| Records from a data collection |
+-------+

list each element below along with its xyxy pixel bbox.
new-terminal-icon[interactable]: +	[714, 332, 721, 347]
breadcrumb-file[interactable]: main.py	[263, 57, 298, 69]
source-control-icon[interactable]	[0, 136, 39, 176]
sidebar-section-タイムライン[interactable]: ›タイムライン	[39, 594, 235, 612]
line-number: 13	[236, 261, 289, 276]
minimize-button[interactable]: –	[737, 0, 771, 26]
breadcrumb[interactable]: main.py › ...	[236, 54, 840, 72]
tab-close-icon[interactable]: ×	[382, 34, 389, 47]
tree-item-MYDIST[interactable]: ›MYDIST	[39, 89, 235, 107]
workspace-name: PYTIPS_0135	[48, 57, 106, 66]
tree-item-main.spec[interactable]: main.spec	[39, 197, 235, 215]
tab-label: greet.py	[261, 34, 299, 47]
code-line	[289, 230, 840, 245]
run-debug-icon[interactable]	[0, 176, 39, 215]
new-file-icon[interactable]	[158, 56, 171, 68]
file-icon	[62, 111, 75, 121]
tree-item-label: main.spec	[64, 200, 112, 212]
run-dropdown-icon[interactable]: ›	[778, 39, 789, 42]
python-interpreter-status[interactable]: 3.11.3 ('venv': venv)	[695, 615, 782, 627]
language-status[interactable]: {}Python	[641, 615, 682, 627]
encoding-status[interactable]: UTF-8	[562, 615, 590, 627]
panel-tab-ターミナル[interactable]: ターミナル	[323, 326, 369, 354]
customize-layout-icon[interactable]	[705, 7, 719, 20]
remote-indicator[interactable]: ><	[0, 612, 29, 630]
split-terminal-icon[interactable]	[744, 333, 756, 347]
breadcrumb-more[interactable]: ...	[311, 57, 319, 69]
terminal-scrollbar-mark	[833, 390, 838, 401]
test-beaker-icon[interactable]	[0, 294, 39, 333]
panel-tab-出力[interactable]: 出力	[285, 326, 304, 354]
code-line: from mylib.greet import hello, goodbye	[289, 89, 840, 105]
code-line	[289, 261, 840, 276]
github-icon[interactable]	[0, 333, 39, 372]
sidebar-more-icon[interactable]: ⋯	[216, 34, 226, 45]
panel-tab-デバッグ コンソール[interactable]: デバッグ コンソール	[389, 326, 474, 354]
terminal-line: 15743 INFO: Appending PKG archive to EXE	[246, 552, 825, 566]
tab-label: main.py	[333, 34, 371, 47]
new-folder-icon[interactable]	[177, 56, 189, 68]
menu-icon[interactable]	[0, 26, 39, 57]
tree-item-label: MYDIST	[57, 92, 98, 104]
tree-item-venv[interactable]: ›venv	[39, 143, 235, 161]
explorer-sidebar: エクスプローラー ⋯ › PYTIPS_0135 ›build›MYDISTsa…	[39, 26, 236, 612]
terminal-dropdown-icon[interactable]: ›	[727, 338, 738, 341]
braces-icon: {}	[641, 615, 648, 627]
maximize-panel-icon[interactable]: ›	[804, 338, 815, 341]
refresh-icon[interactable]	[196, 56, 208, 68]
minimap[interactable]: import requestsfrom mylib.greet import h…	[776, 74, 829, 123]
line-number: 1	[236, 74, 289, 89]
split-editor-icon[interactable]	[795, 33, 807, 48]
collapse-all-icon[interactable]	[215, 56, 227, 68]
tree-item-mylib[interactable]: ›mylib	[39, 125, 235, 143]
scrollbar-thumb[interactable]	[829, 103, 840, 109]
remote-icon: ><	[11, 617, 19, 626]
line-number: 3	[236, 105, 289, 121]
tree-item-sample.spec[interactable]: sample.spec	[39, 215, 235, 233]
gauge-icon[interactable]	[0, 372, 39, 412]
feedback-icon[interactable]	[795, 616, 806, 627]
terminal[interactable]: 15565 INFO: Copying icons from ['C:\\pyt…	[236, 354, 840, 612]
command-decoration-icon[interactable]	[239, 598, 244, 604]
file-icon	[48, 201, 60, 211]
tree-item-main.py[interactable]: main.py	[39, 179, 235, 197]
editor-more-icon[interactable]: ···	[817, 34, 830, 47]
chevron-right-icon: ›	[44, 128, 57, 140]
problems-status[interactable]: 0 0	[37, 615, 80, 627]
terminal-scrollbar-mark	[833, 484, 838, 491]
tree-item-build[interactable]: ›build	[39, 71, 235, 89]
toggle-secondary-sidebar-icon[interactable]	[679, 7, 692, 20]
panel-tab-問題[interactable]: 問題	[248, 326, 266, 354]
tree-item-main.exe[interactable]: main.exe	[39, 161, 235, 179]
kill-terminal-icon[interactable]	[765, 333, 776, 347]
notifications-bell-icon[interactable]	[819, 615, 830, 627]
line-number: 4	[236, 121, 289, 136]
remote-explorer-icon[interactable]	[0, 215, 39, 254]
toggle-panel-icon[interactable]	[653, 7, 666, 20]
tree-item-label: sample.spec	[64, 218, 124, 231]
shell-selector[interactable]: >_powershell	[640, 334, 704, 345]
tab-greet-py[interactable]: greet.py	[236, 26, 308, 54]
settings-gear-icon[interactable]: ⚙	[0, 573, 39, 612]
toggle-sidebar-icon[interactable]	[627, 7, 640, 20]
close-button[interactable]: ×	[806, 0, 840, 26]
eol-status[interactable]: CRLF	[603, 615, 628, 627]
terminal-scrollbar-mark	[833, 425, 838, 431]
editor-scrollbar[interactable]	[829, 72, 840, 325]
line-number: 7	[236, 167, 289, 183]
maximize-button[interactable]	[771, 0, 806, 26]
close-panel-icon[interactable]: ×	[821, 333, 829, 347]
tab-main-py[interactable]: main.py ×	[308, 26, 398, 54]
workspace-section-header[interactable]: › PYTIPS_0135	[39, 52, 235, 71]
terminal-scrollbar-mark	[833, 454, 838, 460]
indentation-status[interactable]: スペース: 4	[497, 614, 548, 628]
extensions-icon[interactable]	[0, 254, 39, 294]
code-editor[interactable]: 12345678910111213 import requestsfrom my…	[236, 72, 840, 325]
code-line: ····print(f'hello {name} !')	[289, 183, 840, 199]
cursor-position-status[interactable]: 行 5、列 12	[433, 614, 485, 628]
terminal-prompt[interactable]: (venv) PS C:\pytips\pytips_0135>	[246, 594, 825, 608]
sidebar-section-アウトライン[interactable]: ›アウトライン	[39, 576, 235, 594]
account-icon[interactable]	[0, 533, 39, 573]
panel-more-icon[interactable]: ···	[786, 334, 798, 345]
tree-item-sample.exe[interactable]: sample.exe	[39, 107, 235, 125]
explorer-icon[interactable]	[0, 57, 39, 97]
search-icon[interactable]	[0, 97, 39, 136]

+-------+

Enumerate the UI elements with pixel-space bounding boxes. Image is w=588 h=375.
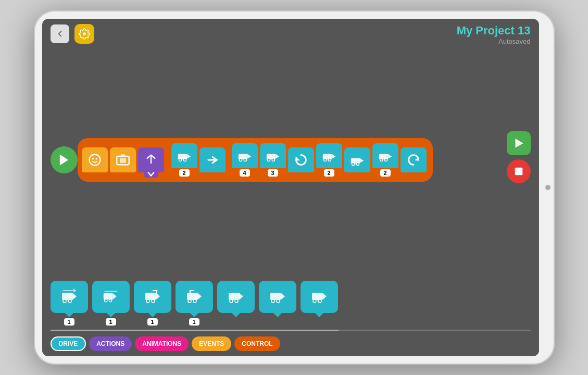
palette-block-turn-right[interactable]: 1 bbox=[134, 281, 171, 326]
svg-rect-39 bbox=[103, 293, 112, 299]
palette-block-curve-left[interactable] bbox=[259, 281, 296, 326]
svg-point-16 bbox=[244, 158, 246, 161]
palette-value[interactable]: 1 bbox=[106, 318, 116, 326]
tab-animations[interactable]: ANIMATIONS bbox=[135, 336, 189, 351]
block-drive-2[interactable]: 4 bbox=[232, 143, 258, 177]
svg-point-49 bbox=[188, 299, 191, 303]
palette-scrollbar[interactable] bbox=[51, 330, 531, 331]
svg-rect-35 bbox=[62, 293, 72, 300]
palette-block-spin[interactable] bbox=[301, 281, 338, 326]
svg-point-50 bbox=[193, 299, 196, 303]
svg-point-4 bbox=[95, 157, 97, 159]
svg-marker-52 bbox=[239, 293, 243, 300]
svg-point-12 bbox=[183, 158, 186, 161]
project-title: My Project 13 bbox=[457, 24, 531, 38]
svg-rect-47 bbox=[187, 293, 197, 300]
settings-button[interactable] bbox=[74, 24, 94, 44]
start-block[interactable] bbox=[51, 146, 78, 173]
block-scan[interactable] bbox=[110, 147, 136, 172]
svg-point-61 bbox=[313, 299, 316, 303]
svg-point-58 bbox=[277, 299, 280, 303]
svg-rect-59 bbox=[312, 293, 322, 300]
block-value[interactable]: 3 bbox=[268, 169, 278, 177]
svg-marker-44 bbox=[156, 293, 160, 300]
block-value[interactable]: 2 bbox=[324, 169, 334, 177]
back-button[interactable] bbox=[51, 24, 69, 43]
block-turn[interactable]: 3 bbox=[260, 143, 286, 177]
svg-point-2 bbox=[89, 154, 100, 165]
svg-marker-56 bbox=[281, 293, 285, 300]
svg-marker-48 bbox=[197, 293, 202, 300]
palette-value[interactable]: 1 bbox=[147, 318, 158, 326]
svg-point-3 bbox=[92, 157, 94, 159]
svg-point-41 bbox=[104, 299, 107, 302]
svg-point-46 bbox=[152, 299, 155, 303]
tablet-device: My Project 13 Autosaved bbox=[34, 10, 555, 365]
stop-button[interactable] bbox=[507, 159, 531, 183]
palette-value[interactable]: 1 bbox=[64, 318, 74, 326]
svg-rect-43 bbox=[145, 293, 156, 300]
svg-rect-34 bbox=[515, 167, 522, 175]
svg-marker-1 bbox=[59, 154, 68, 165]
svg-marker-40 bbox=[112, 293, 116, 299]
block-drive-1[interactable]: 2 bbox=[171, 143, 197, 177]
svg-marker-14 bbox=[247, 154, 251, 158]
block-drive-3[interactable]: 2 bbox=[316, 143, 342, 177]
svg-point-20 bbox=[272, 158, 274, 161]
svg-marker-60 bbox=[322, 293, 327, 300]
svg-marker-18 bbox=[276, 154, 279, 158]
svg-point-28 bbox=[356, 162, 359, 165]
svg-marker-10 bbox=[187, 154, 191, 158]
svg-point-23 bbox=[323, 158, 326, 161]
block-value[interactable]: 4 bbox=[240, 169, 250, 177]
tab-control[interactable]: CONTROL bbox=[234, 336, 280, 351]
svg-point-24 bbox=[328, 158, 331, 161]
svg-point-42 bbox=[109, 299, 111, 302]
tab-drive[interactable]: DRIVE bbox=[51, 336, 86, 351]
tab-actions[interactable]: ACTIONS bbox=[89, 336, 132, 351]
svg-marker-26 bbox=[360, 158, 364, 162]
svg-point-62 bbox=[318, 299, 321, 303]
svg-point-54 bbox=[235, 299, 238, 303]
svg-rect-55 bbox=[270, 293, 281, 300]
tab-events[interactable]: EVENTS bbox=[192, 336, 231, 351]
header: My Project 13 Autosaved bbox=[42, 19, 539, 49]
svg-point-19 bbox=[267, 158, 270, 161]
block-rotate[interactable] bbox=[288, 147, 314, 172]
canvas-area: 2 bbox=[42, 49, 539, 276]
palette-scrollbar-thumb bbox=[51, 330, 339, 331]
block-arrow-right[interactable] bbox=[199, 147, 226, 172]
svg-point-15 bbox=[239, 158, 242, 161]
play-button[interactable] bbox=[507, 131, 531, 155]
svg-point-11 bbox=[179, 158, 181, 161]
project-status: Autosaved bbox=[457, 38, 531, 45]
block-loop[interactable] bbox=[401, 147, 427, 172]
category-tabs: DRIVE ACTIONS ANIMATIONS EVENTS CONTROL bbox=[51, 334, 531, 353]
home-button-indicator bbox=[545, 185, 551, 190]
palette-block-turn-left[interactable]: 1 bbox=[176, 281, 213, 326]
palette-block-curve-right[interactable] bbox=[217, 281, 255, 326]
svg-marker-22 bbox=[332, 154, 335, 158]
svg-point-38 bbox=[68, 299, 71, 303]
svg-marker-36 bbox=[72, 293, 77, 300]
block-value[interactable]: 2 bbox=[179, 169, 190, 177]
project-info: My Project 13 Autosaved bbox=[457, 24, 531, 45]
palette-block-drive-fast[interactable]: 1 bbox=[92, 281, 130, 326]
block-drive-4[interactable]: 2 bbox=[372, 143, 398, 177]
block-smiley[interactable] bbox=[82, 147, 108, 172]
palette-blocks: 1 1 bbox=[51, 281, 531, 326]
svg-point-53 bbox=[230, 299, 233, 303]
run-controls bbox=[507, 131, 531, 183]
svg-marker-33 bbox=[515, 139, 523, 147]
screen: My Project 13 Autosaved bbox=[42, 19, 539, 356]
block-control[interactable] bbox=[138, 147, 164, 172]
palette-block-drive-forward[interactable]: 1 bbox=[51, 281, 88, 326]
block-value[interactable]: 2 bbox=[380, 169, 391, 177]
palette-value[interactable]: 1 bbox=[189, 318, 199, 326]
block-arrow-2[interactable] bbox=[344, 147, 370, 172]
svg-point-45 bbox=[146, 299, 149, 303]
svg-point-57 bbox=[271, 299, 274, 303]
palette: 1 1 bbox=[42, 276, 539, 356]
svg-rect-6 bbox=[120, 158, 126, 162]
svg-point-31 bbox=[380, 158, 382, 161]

+-------+

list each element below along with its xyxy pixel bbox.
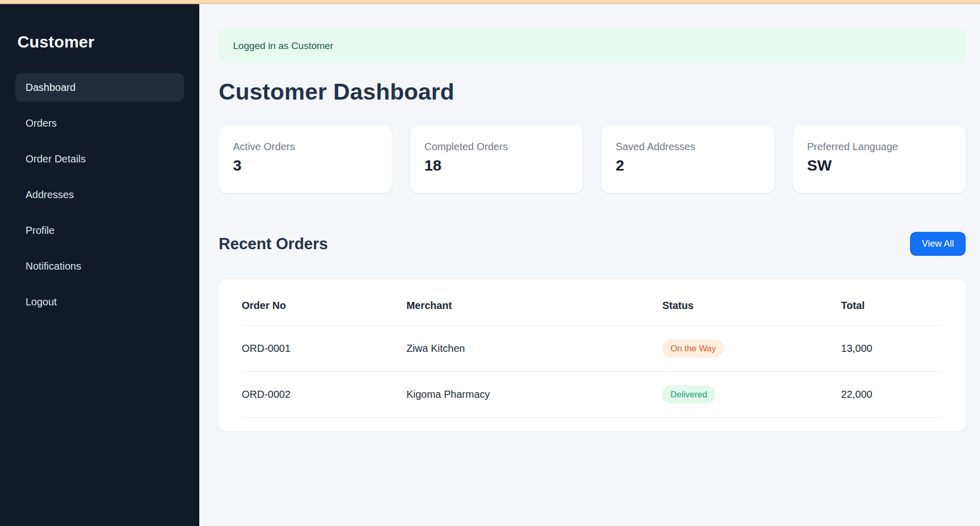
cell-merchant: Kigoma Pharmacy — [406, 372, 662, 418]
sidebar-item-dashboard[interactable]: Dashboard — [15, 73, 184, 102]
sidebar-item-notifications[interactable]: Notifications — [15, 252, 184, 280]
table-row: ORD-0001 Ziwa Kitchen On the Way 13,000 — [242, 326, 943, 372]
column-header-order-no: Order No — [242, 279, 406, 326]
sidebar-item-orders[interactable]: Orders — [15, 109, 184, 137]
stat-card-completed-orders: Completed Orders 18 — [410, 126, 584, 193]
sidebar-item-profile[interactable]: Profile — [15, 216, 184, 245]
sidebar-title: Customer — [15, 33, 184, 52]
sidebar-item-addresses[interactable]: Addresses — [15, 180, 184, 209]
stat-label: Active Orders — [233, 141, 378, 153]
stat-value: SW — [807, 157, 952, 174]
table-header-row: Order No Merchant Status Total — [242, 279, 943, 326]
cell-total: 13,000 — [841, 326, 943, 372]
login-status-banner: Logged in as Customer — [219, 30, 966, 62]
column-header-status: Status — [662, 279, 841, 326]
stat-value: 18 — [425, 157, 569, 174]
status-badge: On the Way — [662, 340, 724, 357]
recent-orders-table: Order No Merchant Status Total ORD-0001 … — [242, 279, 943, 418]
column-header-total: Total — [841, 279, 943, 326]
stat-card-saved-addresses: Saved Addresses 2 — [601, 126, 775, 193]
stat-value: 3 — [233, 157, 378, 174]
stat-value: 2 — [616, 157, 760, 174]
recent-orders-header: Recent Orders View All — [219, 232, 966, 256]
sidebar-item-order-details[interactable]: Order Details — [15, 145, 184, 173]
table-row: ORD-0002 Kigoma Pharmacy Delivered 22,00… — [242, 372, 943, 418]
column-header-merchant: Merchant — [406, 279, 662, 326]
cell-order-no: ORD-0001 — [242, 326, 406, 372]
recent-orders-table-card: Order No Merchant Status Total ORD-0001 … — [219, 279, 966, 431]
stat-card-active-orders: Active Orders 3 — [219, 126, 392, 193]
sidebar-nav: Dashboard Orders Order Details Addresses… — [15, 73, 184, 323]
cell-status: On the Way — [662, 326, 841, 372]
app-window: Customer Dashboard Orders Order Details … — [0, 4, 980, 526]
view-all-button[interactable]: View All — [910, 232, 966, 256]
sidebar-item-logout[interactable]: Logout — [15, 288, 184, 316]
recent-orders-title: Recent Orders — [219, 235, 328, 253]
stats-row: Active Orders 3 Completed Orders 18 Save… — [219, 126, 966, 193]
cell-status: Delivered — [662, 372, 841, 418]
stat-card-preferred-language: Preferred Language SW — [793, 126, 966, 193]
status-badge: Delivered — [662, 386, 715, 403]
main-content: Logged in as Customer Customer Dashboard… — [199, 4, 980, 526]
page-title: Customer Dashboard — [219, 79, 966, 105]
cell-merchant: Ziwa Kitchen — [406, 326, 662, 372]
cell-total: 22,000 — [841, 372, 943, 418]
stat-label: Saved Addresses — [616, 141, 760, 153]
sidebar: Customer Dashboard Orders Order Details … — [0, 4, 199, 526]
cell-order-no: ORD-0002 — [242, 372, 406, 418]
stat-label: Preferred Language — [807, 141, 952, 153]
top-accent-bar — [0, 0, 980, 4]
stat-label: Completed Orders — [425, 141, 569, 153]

+-------+

| Problem statement |
From the entries above, copy out every line where the string "card" appears.

| Output for this exercise |
stat-card-completed-orders: Completed Orders 18 — [410, 126, 584, 193]
stat-card-saved-addresses: Saved Addresses 2 — [601, 126, 775, 193]
recent-orders-table-card: Order No Merchant Status Total ORD-0001 … — [219, 279, 966, 431]
stat-card-active-orders: Active Orders 3 — [219, 126, 392, 193]
stat-card-preferred-language: Preferred Language SW — [793, 126, 966, 193]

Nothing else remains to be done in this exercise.